Multiply your payment by ensuring your physicians are using their watch to note accurate E/M time.
It’s hard to imagine a specialty that spends more time talking to patients and their families than pediatricians, and it’s likely that you occasionally find the need to report prolonged service codes to reflect the time spent with patients above and beyond what the standard E/M codes include. But do you really know how to document these services to ensure prolonged service payment? Check out these tips for more information.
Break Down the Time Spent After the 30-Minute Threshold
When you see a patient for an extended period of time and an office visit code alone doesn’t accurately represent the service he provided, you may be able to report an additional prolonged service code. You will choose from the following codes based on the place of service and the time spent:
To determine the correct prolonged services code you should report, look at the time your provider spent on prolonged services with face-to-face patient contact.
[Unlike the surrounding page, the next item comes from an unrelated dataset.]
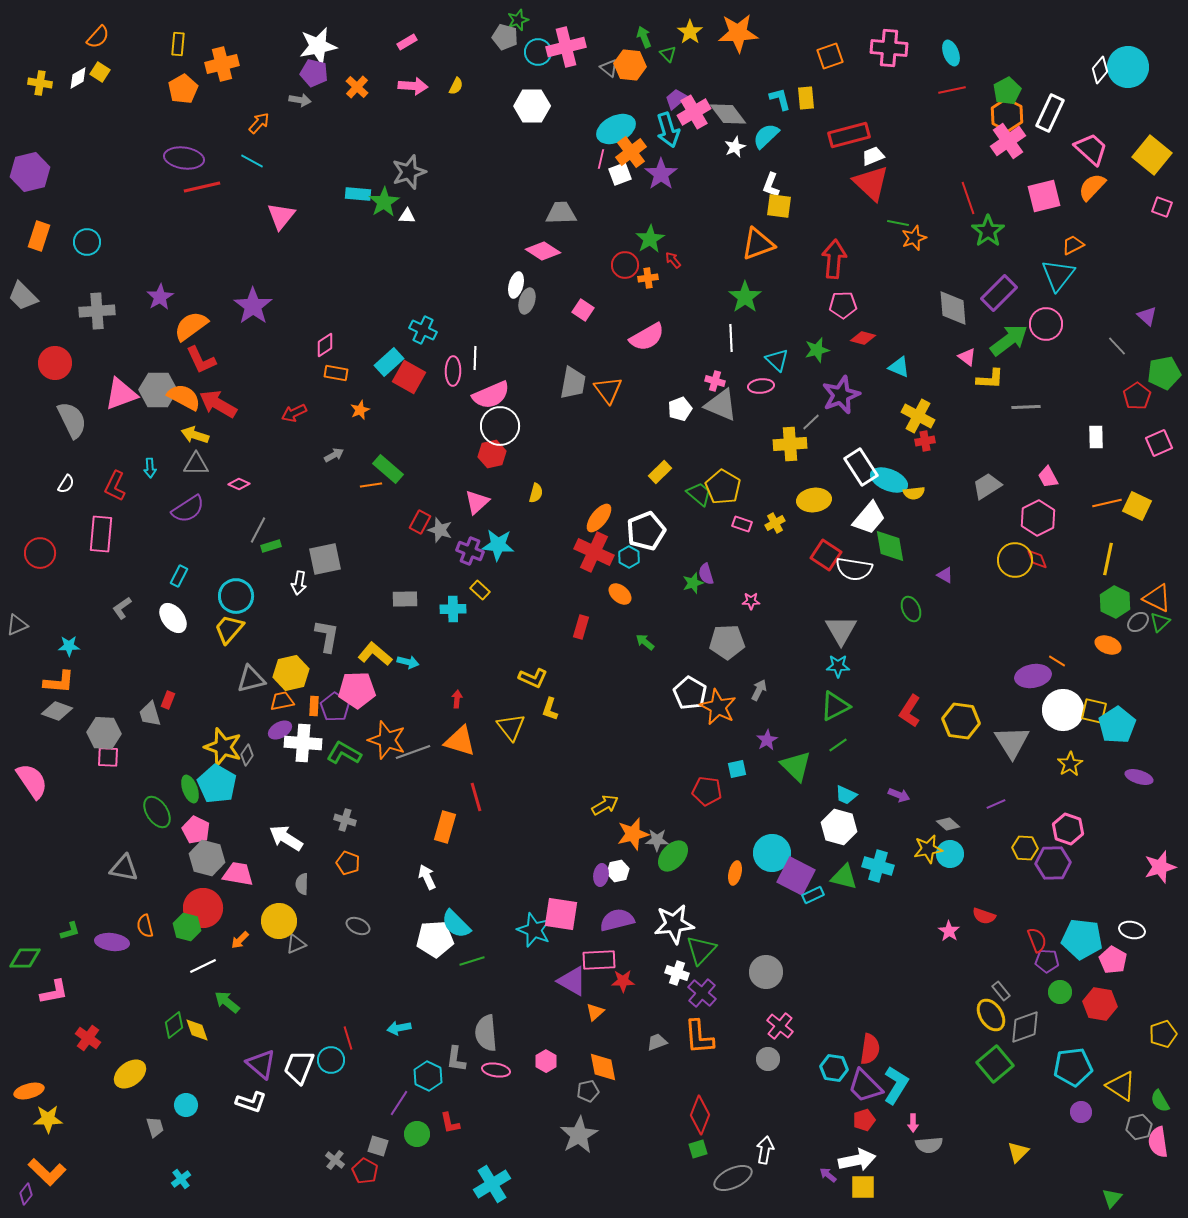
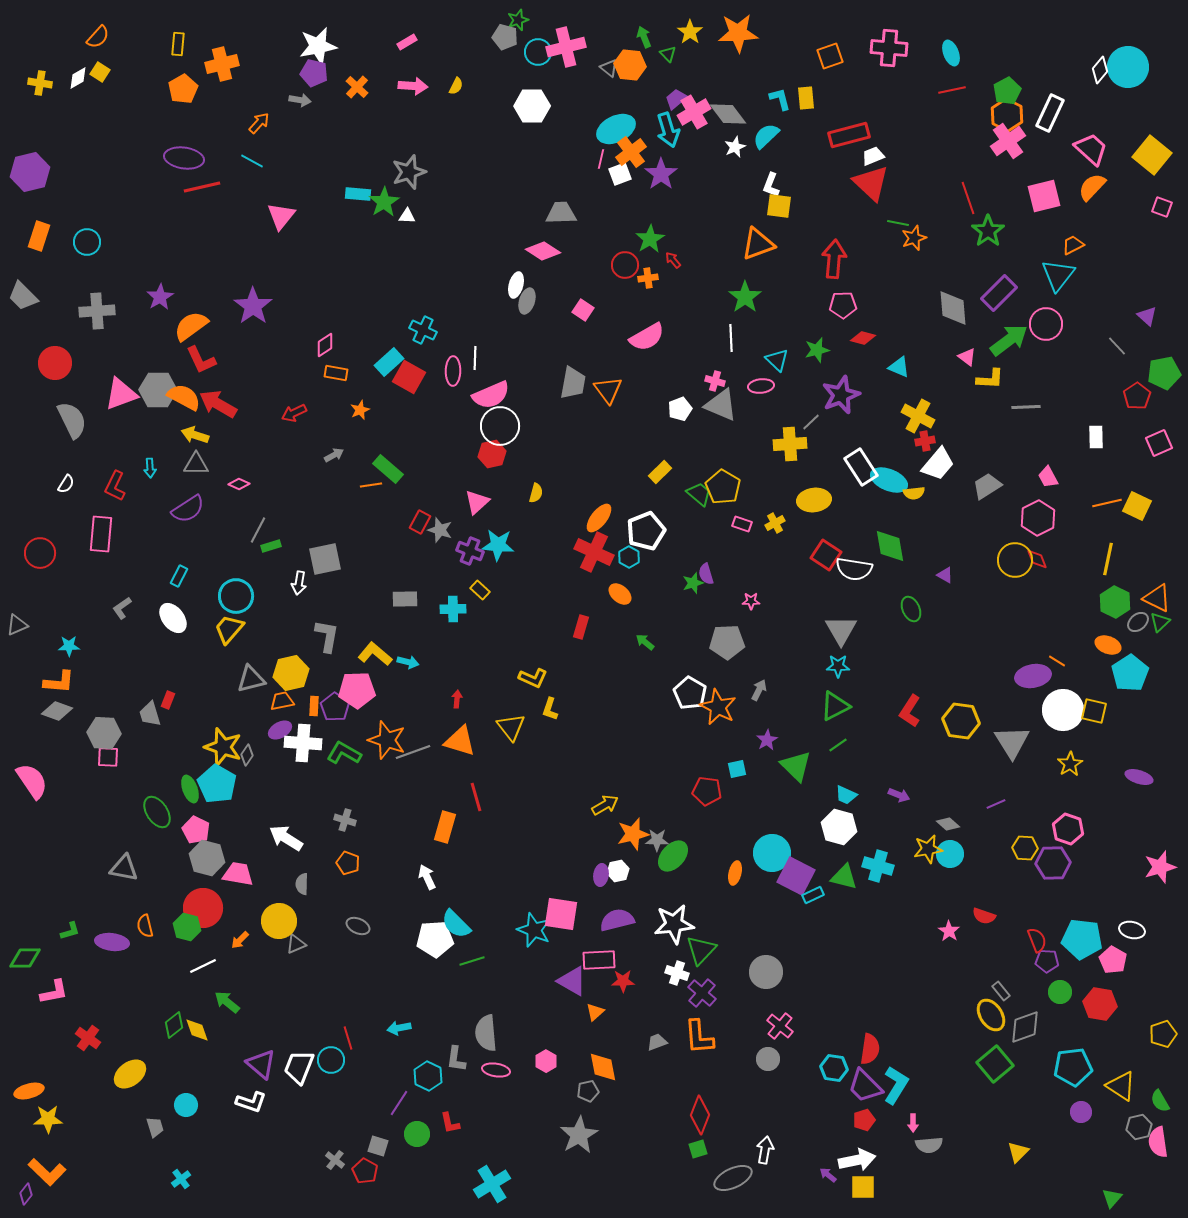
white trapezoid at (869, 518): moved 69 px right, 54 px up
cyan pentagon at (1117, 725): moved 13 px right, 52 px up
Without the reference time, there’s no way to define a service as prolonged. Refer to the quick reference table on page 93 to use the time spent during the service to determine the correct add-on code for the prolonged service.
Key: Any prolonged E/M service code is not reportable if the prolonged service is 30 minutes or less. In other words, your provider has to cross the 30-minute threshold of time before the prolonged services codes apply. So once the time with the patient goes over the threshold time, you can use a prolonged service code. If, however, the physician spends less than 30 extra minutes with a patient, you will not use +99354 or +99355.
Example: A new patient comes into your office and you spend 90 minutes with her and her mother discussing the child’s recent diabetes diagnosis and everything that it will entail for her lifestyle and diet. Because most of that time was spent on counseling and coordination of care and your provider documented appropriately for time-based billing, you code 99205 (Office or other outpatient visit for the evaluation and management of a new patient …) for the E/M service that requires 60 minutes of face-to-face time with the patient. With a threshold of 30 minutes before the prolonged service code can be used, that 30 minutes is added to the required E/M service, leaving 30 minutes extra. Therefore, you can also report +99354 for this encounter.
Important: You can report only one unit of +99354 per date of service, but you can report multiple units of +99355 per day. You cannot report +99355 without first reporting +99354.
Count Contact Time on Same Day
When counting the time spent on an encounter for determining whether you can report a prolonged services code, the face-to-face patient contact doesn’t have to be continuous but it does have to be on the same day.
Example: A physician sees an established patient during a morning office visit (99214, Office or other outpatient visit for the evaluation and management of an established patient, …25 minutes …) to determine the cause of chronic abdominal pain. This visit lasts 30 minutes. It is determined there are significant emotional, behavioral problems. Your schedule can accommodate an additional 30 minutes later in the same day. The patient returns in the afternoon. The pediatrician discusses and counsels on behavior management. This visit lasts 30 minutes.
Code it: You would use 99213 and add-on code +99354, even though the time the physician spent with the patient wasn’t continuous.
Ensure You’ve Documented a Reason
To support your use of prolonged services codes, you should explain why the physician needed to provide a prolonged service. Just saying the physician spent 107 minutes with the patient isn’t sufficient enough to keep the claim from being denied when your payer asks for documentation to review. You need proof of medical necessity.
If you can’t report +99354 because of limited documentation, you may want to educate your physician on the monetary benefit to him if he better documents face-to-face time and medical necessity for extended encounters.
Consider Non-Face-to-Face Prolonged Services
In some cases, you’ll report prolonged service codes even when part of your visit did not include a face-to-face service. CPT® includes two codes that apply to this scenario: +99358 (Prolonged evaluation and management service before and/or after direct patient care; first hour) and +99359 (…each additional 30 minutes [List separately in addition to code for prolonged services]). These descriptors mention “before and/or after direct patient care,” and therefore apply to the extra, non-face-to-face work that is often required before and after you see a patient.
Example: A parent presents with her infant who was just discharged from the neonatal intensive care unit. The child has Down Syndrome with a ventricular septal defect and congestive heart failure. Before the visit, you spend non-face-to-face time reviewing the extensive records that describe the baby’s condition and previous interventions. You perform a high level new patient visit (99205), and you then get on the phone and call the cardiologist to discuss the significant management of the patient’s congestive heart failure. You make an additional call to the home nursing service involved in caring for the infant. The cumulative time for non-face-to-face record review and phone time with the specialist is 35 minutes. You can therefore bill +99358 in addition to 99205.
Here’s why: The reason you can report the non-face-to-face portion of the visit is because it involves a significant amount of time reviewing extensive records that goes far beyond a routine record review, and also includes phone calls to the specialists. This significant amount of non-face-to-face work went beyond what would be considered standard in an E/M visit and is therefore separately billable.
Tip: This non-face-to-face example, like all prolonged service codes, does not require a 25 modifier (Significant, separately identifiable evaluation and management. service by the same physician or other qualified health care professional on the same day of the procedure or other service) on the base E/M code.